Terletak di pinggiran Kota Yogyakarta, tepatnya di Desa Nitiprayan, Kecamatan Kasihan, Bantul. Sanggar Anak Alam atau biasa dikenal dengan SALAM menjadi tempat cocok buat si upik dan si buyung yang ingin belajar.
Bukan hanya belajar membaca dan menulis, tetapi juga belajar tentang alam dan kehidupan, yang tentunya dengan fun ala anak-anak.
Tak heran, tak ada anak cemberut di area tersebut. Bahkan selepas bermain dengan guru, sawah dan lumpur menjadi salah satu tempat bermain mereka.
Sri Wahyaningsih, 47 tahun, yang menjadi penggagas model sekolah yang ramah anak dan ramah lingkungan ini. Ibu tiga putra ini yang mulai mendirikan SALAM di Yogyakarta empat tahun silam. Dan model yang dia kembangkan sejak beberapa tahun sebelum pembukaan di Yogya ini kini telah merebak di beberapa daerah di Indonesia.
Perempuan berkaca mata minus yang tutur katanya halus ini boleh di bilang berkemauan keras. Tentu tak dengan mantra “sim salabim” Sanggar Alam bisa setenar sekarang.
Mula-mula Wahya, demikian dia biasa disapa, mengikuti sang suami Toto Raharja ke daerah Lawen, Banjarnegara, yang bekerja di lembaga swadaya masyarakat. Karena pekerjaan suaminya selalu berhubungan dengan masyarakat, Wahya pun ikut menceburkan diri. Dia bergumul dengan anak-anak Lawen. Bermain, memberikan buku gratis, dan mengajari mereka belajar membaca. Sedangkan untuk ibu-ibu mereka, Wahya mendampingi dengan menjual keripik untuk menambah penghasilan, mengembangbiakkan ternak hingga membentuk koperasi mandiri buat mereka.
Pada awalnya, bukan hal mudah dia mendampingi masyarakat Lawen. “Susah sekali karena orang tua menginginkan anak-anaknya juga bekerja.” Tapi, dengan bekal kesabaran, perlahan Wahya mulai memperoleh kepercayaan dari orang tua mereka.

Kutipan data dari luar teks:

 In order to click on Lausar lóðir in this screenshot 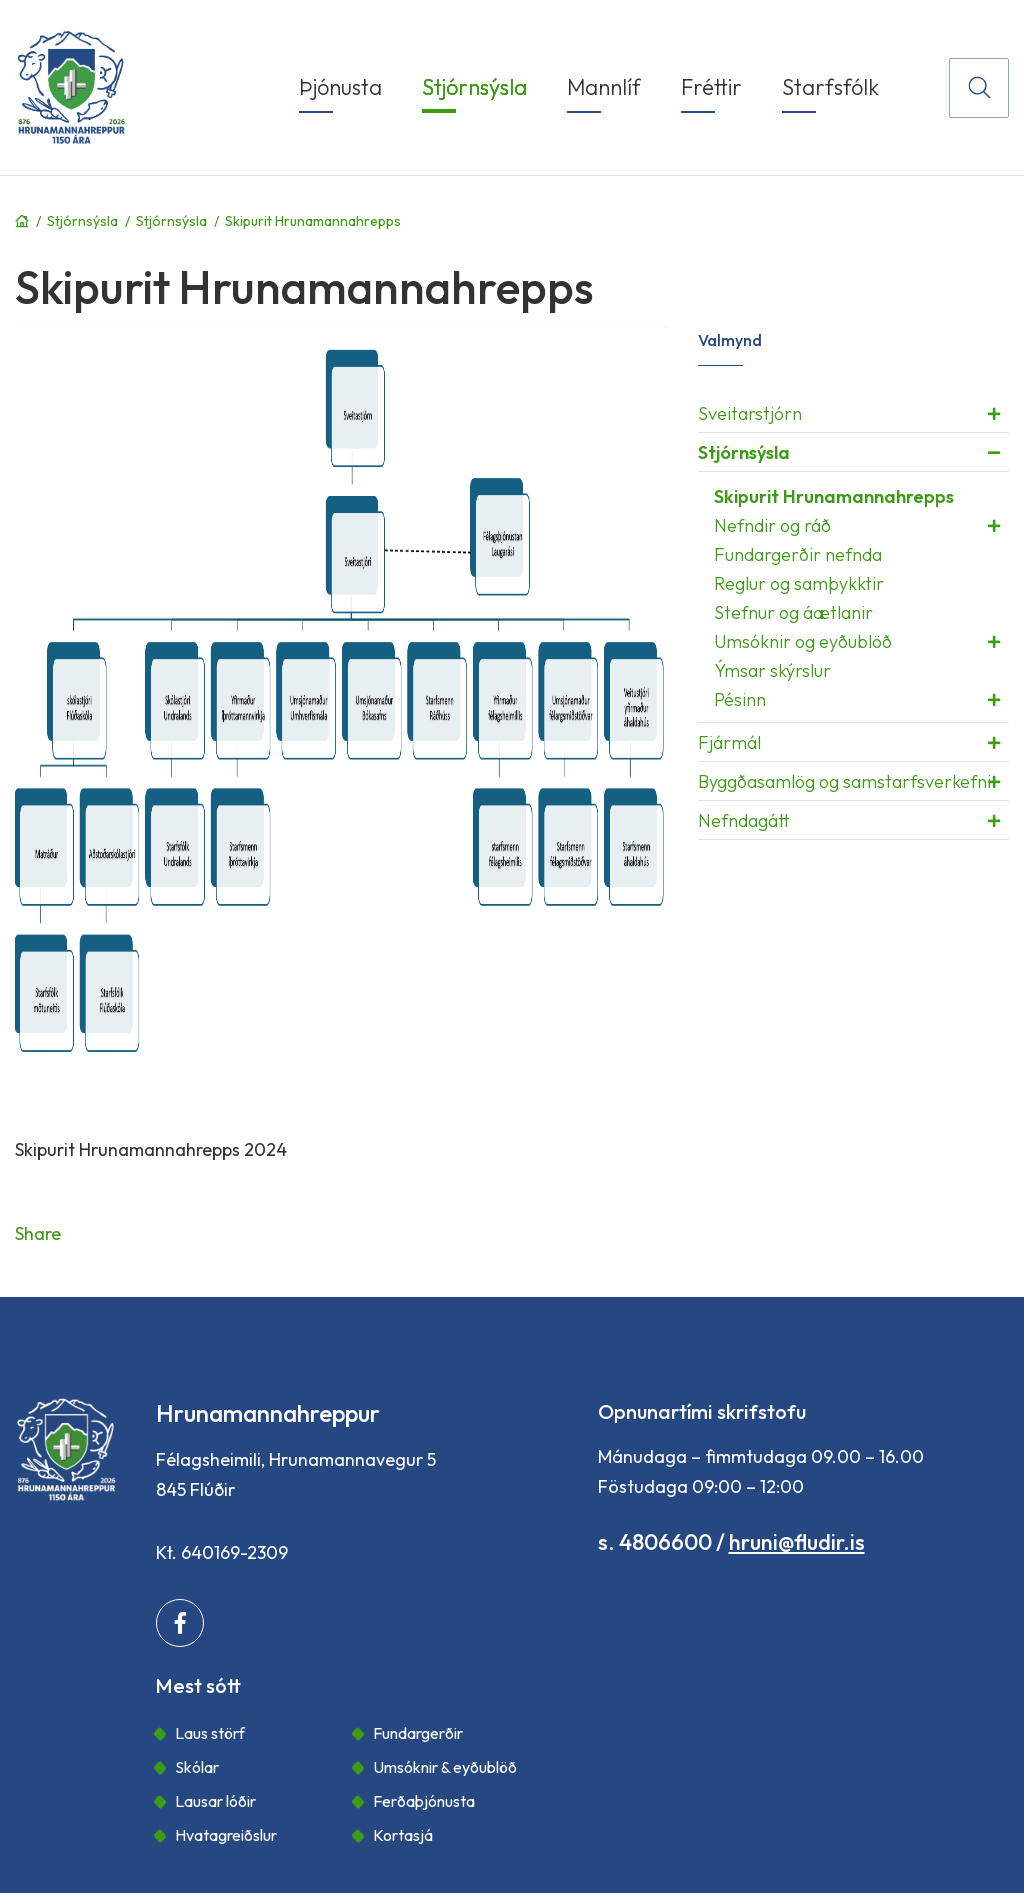 , I will do `click(215, 1801)`.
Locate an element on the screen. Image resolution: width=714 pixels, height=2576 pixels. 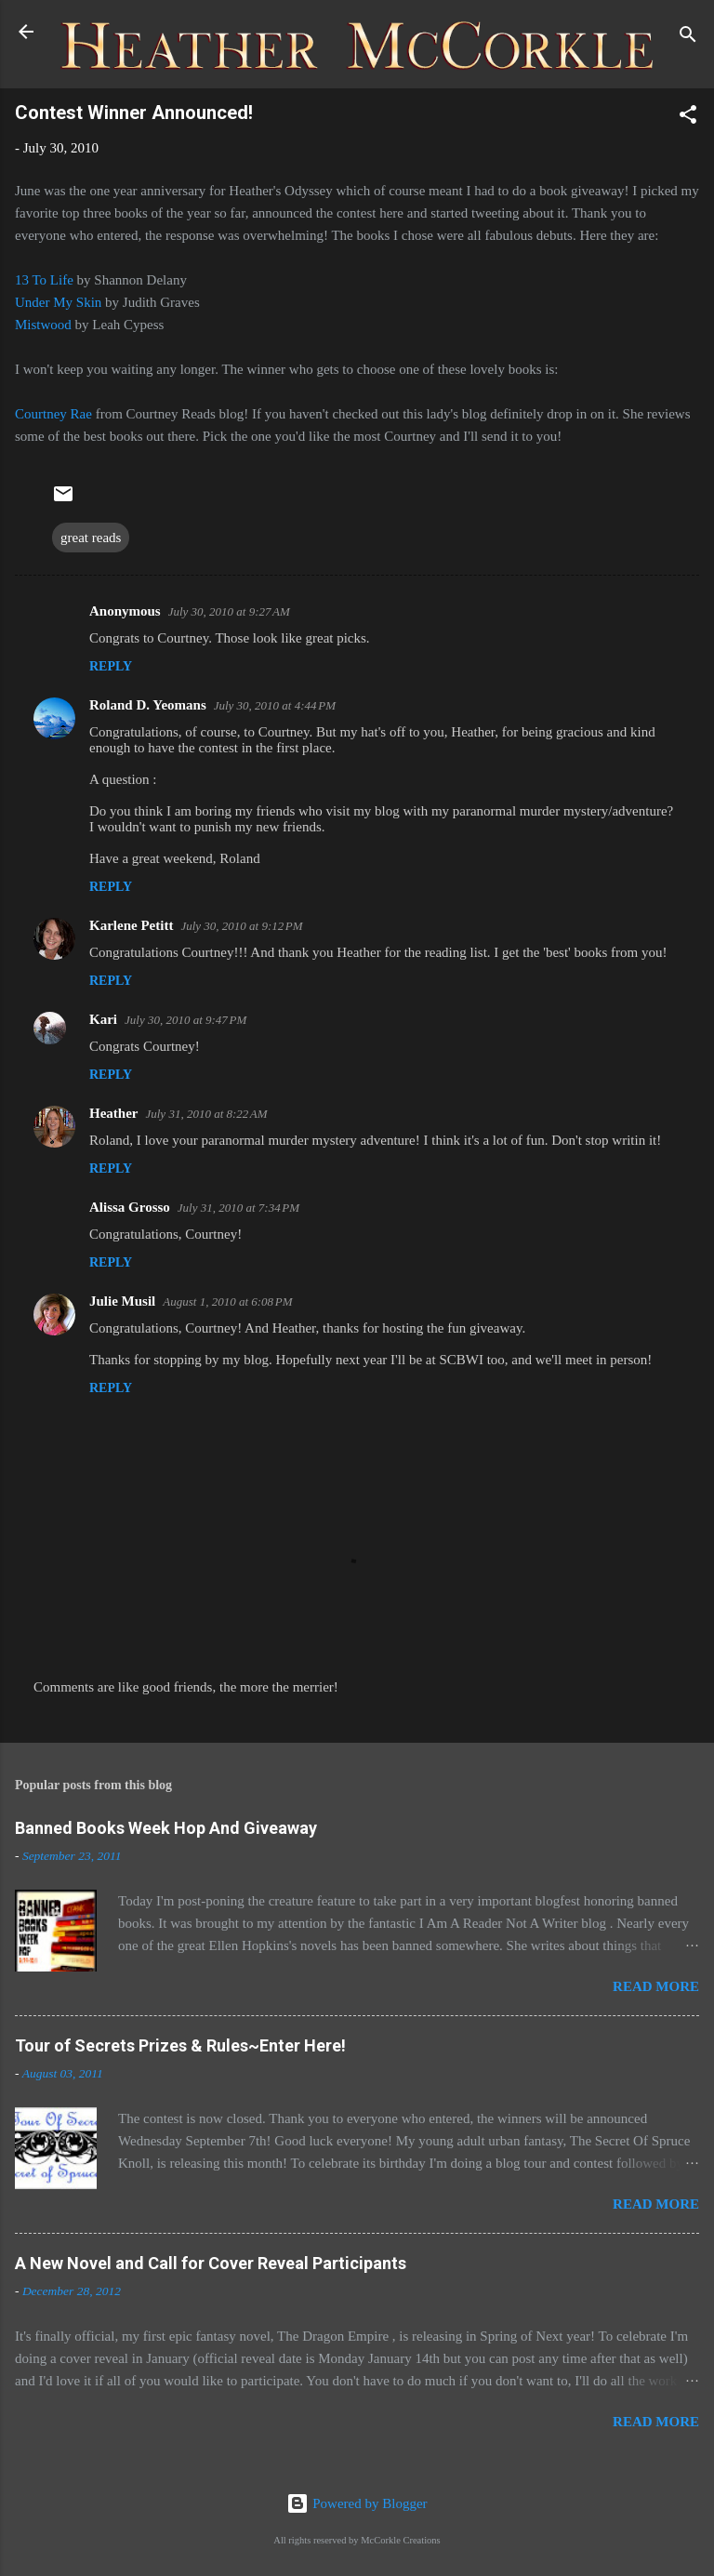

Komunitas anak Sanggar Alam Lawen akhirnya terbentuk pada 1988. “Nama SALAM berasal dari ide murni anak-anak Lawen,” ujar Wahya.

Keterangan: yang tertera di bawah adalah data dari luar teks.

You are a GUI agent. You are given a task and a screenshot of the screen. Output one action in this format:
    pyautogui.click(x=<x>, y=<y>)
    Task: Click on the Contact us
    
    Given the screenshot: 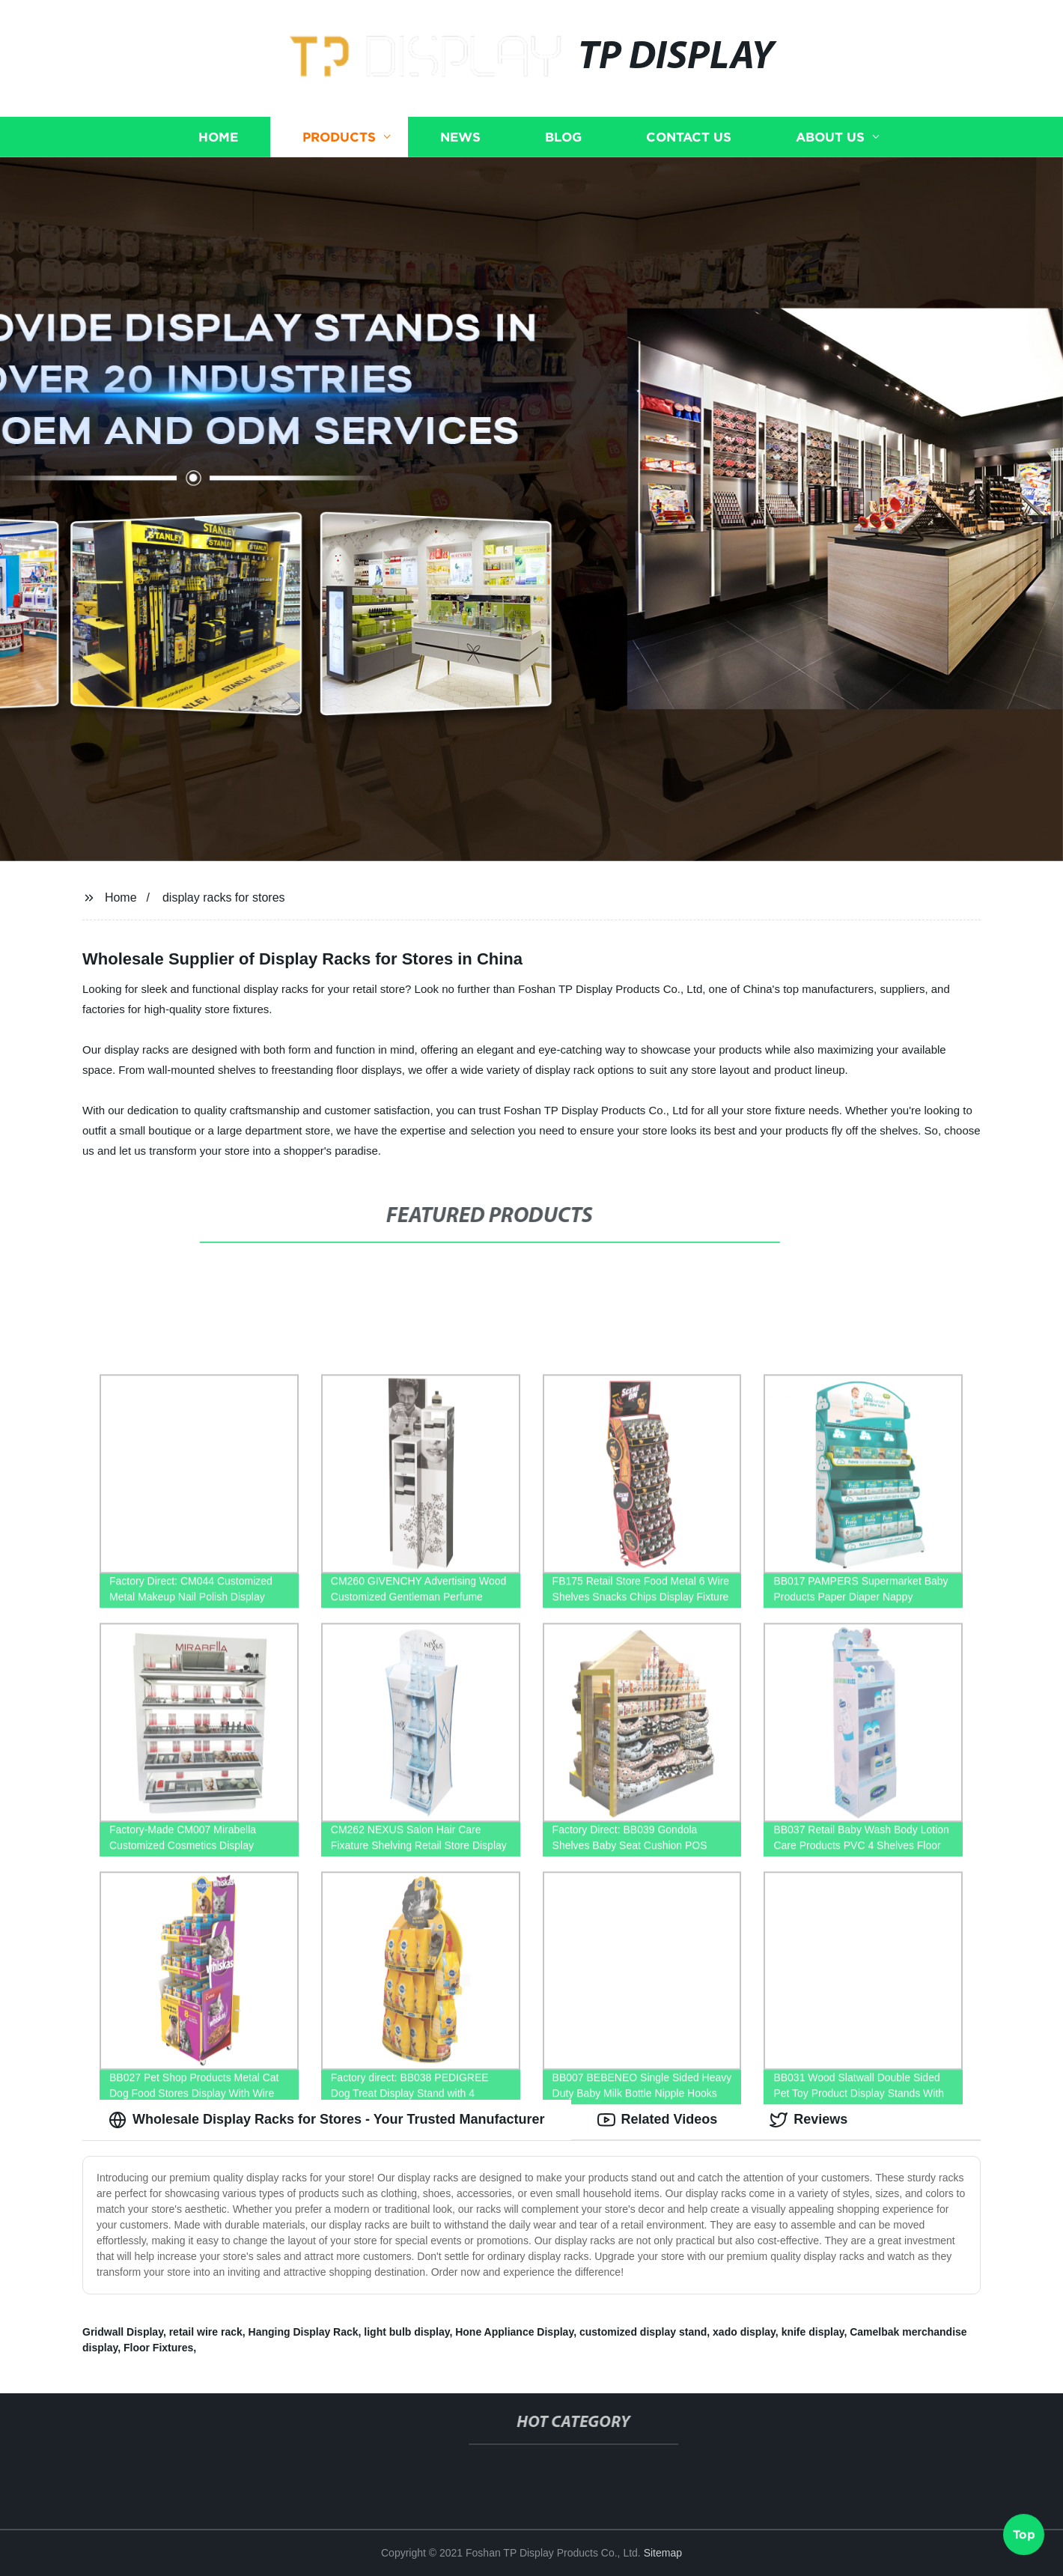 What is the action you would take?
    pyautogui.click(x=688, y=137)
    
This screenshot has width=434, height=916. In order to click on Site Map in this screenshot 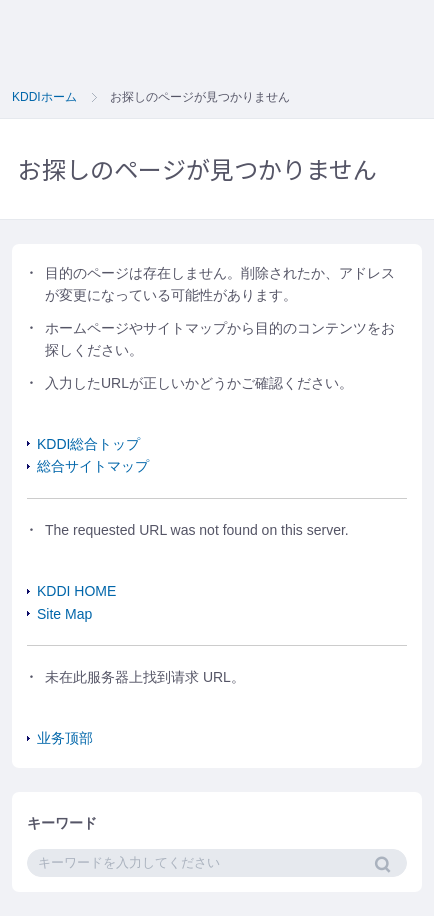 , I will do `click(64, 614)`.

Lepas dari Lawen, perempuan kelahiran Klaten ini pindah ke Yogyakarta pada akhir 1990-an. Di Yogyakarta, dia menjadi Ketua RT. Dia menyaksikan banyak ibu rumah tangga yang menganggur. Bermula dari arisan,
akhirnya digagaslah sebuah tempat bermain buat anak-anak yang belum sekolah. Mereka disediakan buku anak-anak dan sang guru menjadi pendongeng.
Para relawan mengajar tanpa memungut biaya. Lambat laun, peserta di SALAM semakin banyak. Wahya pun kemudian mendatangkan guru.

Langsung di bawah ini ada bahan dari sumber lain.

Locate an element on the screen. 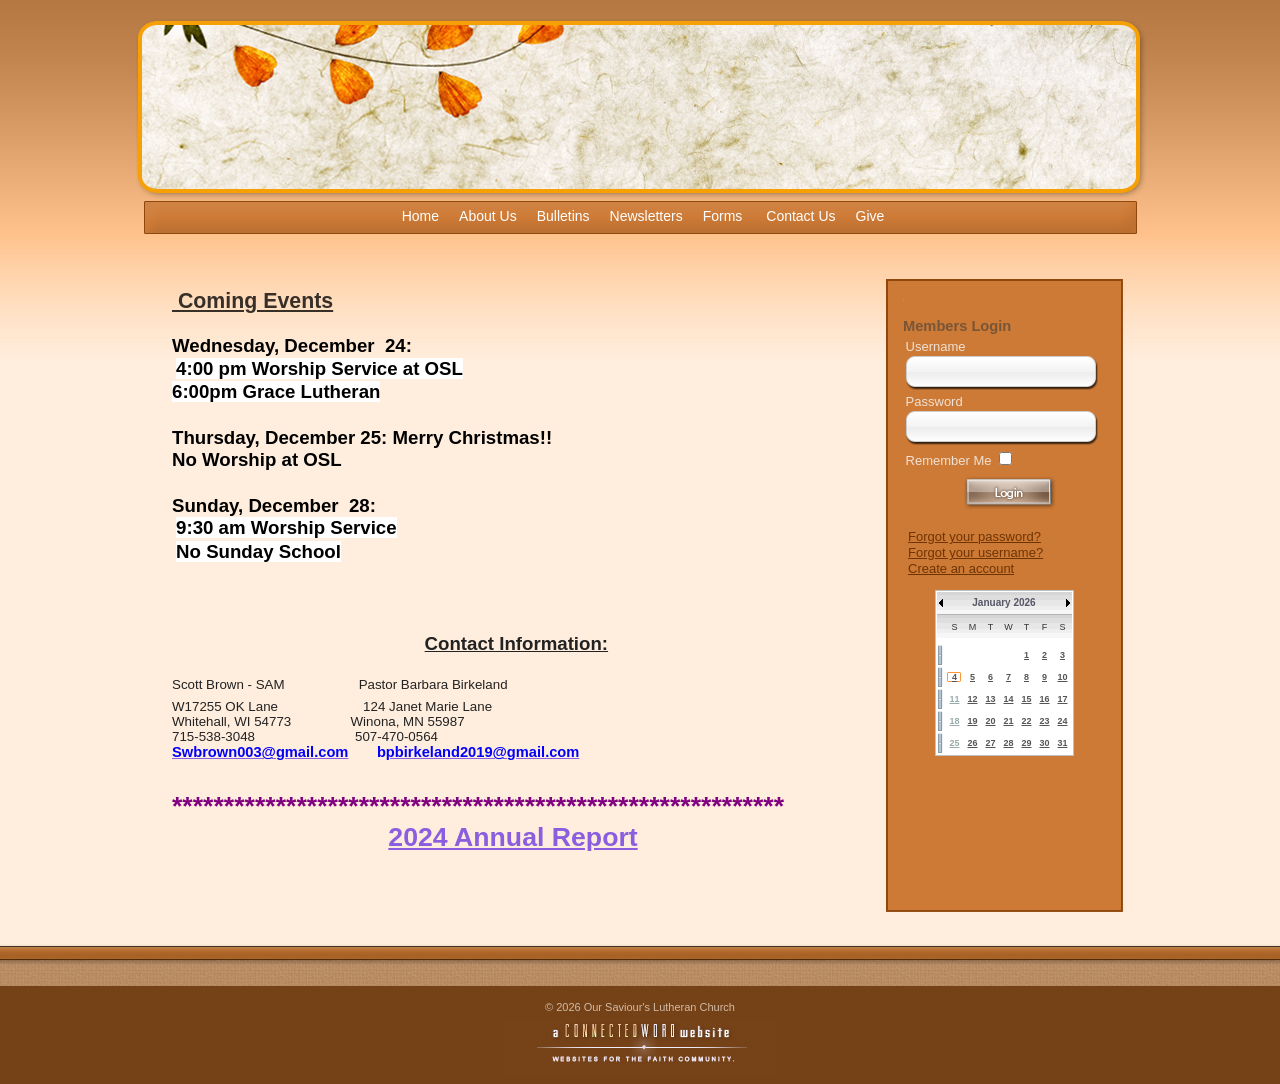 This screenshot has width=1280, height=1084. 11 is located at coordinates (954, 699).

Dua tahun kemudian dibuat sistem dengan uang masuk dan membayar uang bulanan. “Itu pun yang menentukan orang tua sendiri,” katanya.
Karena peserta kian banyak dan guru-guru harus diberi honor dan membutuhkan biaya operasional. Maka mulailah ada penarikan uang pendaftaran. “Uang pendaftaran Rp 25 ribu, uang masuknya Rp 200 ribu. Uang untuk snack dan SPP Rp 40 ribu per bulan,” kata Wahya. Bagi yang tidak mampu, membayar lebih murah.
Kini total murid yang belajar bermain dan bersekolah ada sekitar 100 orang.
Tak lama kemudian, setelah mendapat banyak liputan di media, banyak pihak yang ingin belajar ke SALAM, dari Aceh hingga Papua. Mereka berdatangan. Ada yang mengadopsi, ada yang sekadar studi banding.
Wahya mengatakan daerah yang mengaku terinspirasi dan membuat sanggar serupa ada di wilayah Grobogan, Semarang, Aceh, dan Papua. Tapi, kalau dengan nama SALAM, dia menjadi penggagas sekaligus pendiri Sanggar Anak Alam Lawen dan Sanggar Anak Alam Lebak bulus, Jakarta.
Dia mengaku banyak yang memintanya membuka cabang. Wahya mengatakan proses pendirian SALAM bersifat alamiah, harus berbasis komunitas. “Tanpa konsistensi dan ada komunitas yang membentuknya, sulit,” ujarnya.
Sanggar Anak Alam sebagai pusat pendidikan berbasis komunitas kampung punya perhatian khusus terhadap proses imajinasi yang merdeka dan penguasaan kemampuan serta sikap sosial anak sejak dini. Sanggar ini mendampingi anak dalam berekspresi melalui musik, teater, seni rupa, serta memfasilitasi anak bereksplorasi di alam dusun, sawah, serta kampung sebagai media untuk mendorong dan mengenali sehingga dapat mengaktualisasi diri. Moto sanggar ini adalah “mendengar saya lupa, melihat saya ingat, melakukan saya paham, menemukan sendiri saya kuasai”.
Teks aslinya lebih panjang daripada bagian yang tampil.